**WHAT THE EXERCISE ASKS:** Copy out all lines bearing the word "Nacionales" from the listing below.

**DATASET ENTRIES:**
━━━━━━━━━━━━━━━━

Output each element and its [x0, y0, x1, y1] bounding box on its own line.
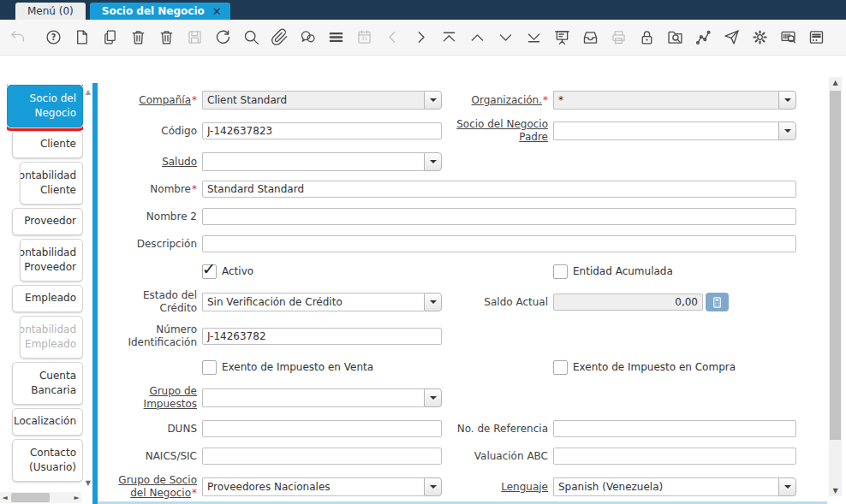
chevron-down-icon[interactable] [778, 91, 796, 110]
grupo-impuestos-combo[interactable] [202, 388, 442, 407]
exento-compra-checkbox[interactable] [553, 360, 568, 375]
nombre2-input[interactable] [202, 208, 796, 225]
chevron-down-icon[interactable] [424, 91, 442, 110]
estado-credito-value[interactable]: Sin Verificación de Crédito [202, 293, 424, 311]
numero-identificacion-label: Número Identificación [103, 323, 197, 349]
sidebar-tab-localizacion[interactable]: Localización [12, 408, 83, 436]
attachment-icon[interactable] [271, 28, 289, 46]
grid-toggle-icon[interactable] [327, 28, 345, 46]
help-icon[interactable]: ? [45, 28, 63, 46]
sidebar-tab-contabilidad-proveedor[interactable]: Contabilidad Proveedor [20, 239, 83, 282]
presentation-icon[interactable] [553, 28, 571, 46]
report-icon[interactable] [666, 28, 684, 46]
codigo-input[interactable] [202, 122, 442, 139]
detail-record-icon[interactable] [412, 28, 430, 46]
first-record-icon[interactable] [440, 28, 458, 46]
grupo-socio-combo[interactable]: Proveedores Nacionales [202, 477, 442, 496]
scroll-up-icon[interactable]: ▲ [829, 79, 842, 86]
sidebar-tab-cliente[interactable]: Cliente [12, 131, 83, 158]
activo-checkbox[interactable] [202, 264, 217, 279]
grupo-socio-value[interactable]: Proveedores Nacionales [202, 477, 424, 496]
entidad-acumulada-checkbox[interactable] [553, 264, 568, 279]
chevron-down-icon[interactable] [424, 388, 442, 407]
hscroll-left-icon[interactable]: ◄ [0, 494, 9, 501]
vscroll-thumb[interactable] [830, 91, 841, 440]
sidebar-scroll-down-icon[interactable]: ▼ [86, 479, 91, 487]
delete-record-icon[interactable] [129, 28, 147, 46]
sidebar-scroll-up-icon[interactable]: ▲ [86, 88, 91, 96]
quick-info-icon[interactable] [807, 28, 825, 46]
compania-combo[interactable]: Client Standard [202, 91, 442, 110]
organizacion-value[interactable]: * [553, 91, 778, 110]
estado-credito-combo[interactable]: Sin Verificación de Crédito [202, 293, 442, 311]
chevron-down-icon[interactable] [424, 293, 442, 311]
lenguaje-value[interactable]: Spanish (Venezuela) [553, 477, 778, 496]
lenguaje-combo[interactable]: Spanish (Venezuela) [553, 477, 796, 496]
descripcion-input[interactable] [202, 235, 796, 252]
duns-input[interactable] [202, 420, 442, 437]
workflow-icon[interactable] [694, 28, 712, 46]
numero-identificacion-input[interactable] [202, 328, 442, 345]
new-record-icon[interactable] [73, 28, 91, 46]
chevron-down-icon[interactable] [778, 477, 796, 496]
tab-socio-del-negocio[interactable]: Socio del Negocio ✕ [90, 3, 230, 20]
tab-menu[interactable]: Menú (0) [15, 3, 86, 20]
socio-padre-value[interactable] [553, 122, 778, 140]
chat-icon[interactable] [299, 28, 317, 46]
hscroll-track[interactable] [9, 493, 72, 502]
required-marker: * [192, 183, 197, 195]
grupo-impuestos-value[interactable] [202, 388, 424, 407]
chevron-down-icon[interactable] [424, 477, 442, 496]
grupo-impuestos-label[interactable]: Grupo de Impuestos [103, 385, 197, 411]
socio-padre-combo[interactable] [553, 122, 796, 140]
sidebar-tab-contacto-usuario[interactable]: Contacto (Usuario) [12, 439, 83, 482]
sidebar-tab-cuenta-bancaria[interactable]: Cuenta Bancaria [12, 362, 83, 405]
find-icon[interactable] [242, 28, 260, 46]
saludo-value[interactable] [202, 152, 424, 171]
hscroll-right-icon[interactable]: ► [72, 494, 81, 501]
refresh-icon[interactable] [214, 28, 232, 46]
hscroll-thumb[interactable] [11, 493, 50, 502]
saludo-combo[interactable] [202, 152, 442, 171]
sidebar-tab-empleado[interactable]: Empleado [12, 285, 83, 312]
socio-padre-label[interactable]: Socio del Negocio Padre [447, 118, 548, 144]
compania-value[interactable]: Client Standard [202, 91, 424, 110]
nombre-input[interactable] [202, 181, 796, 198]
compania-label[interactable]: Compañía* [103, 94, 197, 107]
close-icon[interactable]: ✕ [212, 6, 222, 17]
copy-record-icon[interactable] [101, 28, 119, 46]
organizacion-label[interactable]: Organización.* [447, 94, 548, 107]
sidebar-tab-socio-del-negocio[interactable]: Socio del Negocio [7, 85, 83, 127]
grupo-socio-label[interactable]: Grupo de Socio del Negocio* [103, 474, 197, 500]
sidebar-tab-contabilidad-cliente[interactable]: Contabilidad Cliente [20, 162, 83, 205]
chevron-down-icon[interactable] [424, 152, 442, 171]
vertical-scrollbar[interactable]: ▲ ▼ [829, 77, 842, 496]
send-mail-icon[interactable] [723, 28, 741, 46]
delete-selection-icon[interactable] [158, 28, 176, 46]
previous-record-icon[interactable] [468, 28, 486, 46]
product-info-icon[interactable] [779, 28, 797, 46]
archive-icon[interactable] [581, 28, 599, 46]
descripcion-label: Descripción [103, 238, 197, 251]
print-icon [610, 28, 628, 46]
sidebar-tab-proveedor[interactable]: Proveedor [12, 208, 83, 235]
lock-icon[interactable] [638, 28, 656, 46]
sidebar-tab-label: Proveedor [24, 214, 76, 228]
last-record-icon[interactable] [525, 28, 543, 46]
settings-icon[interactable] [751, 28, 769, 46]
no-referencia-input[interactable] [553, 420, 796, 437]
calculator-button[interactable] [706, 293, 729, 311]
exento-venta-checkbox[interactable] [202, 360, 217, 375]
entidad-acumulada-field: Entidad Acumulada [553, 264, 796, 279]
sidebar-horizontal-scrollbar[interactable]: ◄ ► [0, 492, 81, 503]
next-record-icon[interactable] [497, 28, 515, 46]
lenguaje-label[interactable]: Lenguaje [447, 481, 548, 494]
chevron-down-icon[interactable] [778, 122, 796, 140]
valuacion-abc-input[interactable] [553, 448, 796, 465]
saludo-label[interactable]: Saludo [103, 156, 197, 169]
activo-field: Activo [202, 264, 442, 279]
saldo-actual-label: Saldo Actual [447, 296, 548, 309]
organizacion-combo[interactable]: * [553, 91, 796, 110]
scroll-down-icon[interactable]: ▼ [829, 487, 842, 495]
naics-input[interactable] [202, 448, 442, 465]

━━━━━━━━━━━━━━━━

**TASK RESULT:**
grupo-socio-combo[interactable]: Proveedores Nacionales [202, 477, 442, 496]
grupo-socio-value[interactable]: Proveedores Nacionales [202, 477, 424, 496]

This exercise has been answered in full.